The trick for me to get the old o2 off was PB Blaster, and to take off the shock mount brace. Once I did that, I slipped a box end wrench over the end of the socket wrench for more leverage and she unloosened right up.

Thank you all for your help. Hopefully this stays solved.
 
I hesitate to say it, but I think this is solved for now. The new Denso o2 (pn 234-4065) went in, and after 30 minutes of decent driving I have no CEL.

A win is a win, embrace it!

If the injectors are 28 years old, you might still want to put cleaning on the to-do list if the car has sat for extended periods of time. Also, how is that other frequently deferred item - the timing belt?
 
A win is a win, embrace it!

If the injectors are 28 years old, you might still want to put cleaning on the to-do list if the car has sat for extended periods of time. Also, how is that other frequently deferred item - the timing belt?

Salt in the wound. SALT IN THE WOUND!!!

The timing belt needs to be done too, and that's a job I'm not looking forward to. And the manual steering rack needs to be addressed, I have an email out to D1_guy for that as he seems to be the resident expert. The AC needs to get fixed, the chromed wheels leave a bit to be desired....

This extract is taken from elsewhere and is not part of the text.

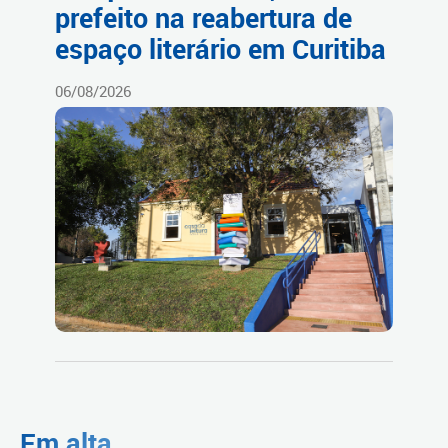
prefeito na reabertura de
espaço literário em Curitiba
06/08/2026
Em alta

But d@mn, she is a fun car to drive.
 
Salt in the wound. SALT IN THE WOUND!!!

The timing belt needs to be done too, and that's a job I'm not looking forward to. And the manual steering rack needs to be addressed, I have an email out to D1_guy for that as he seems to be the resident expert. The AC needs to get fixed, the chromed wheels leave a bit to be desired....

But d@mn, she is a fun car to drive.


Glad you got it fixed!

Prioritize the t-belt. And take your time lining up the belt, especially the rear exhaust cam.
 
I looked, but didn't see any guide for additional info re: the t belt. I'm surprised I didn't find a suggested part number list for replacement or a list of suggestions in the how to?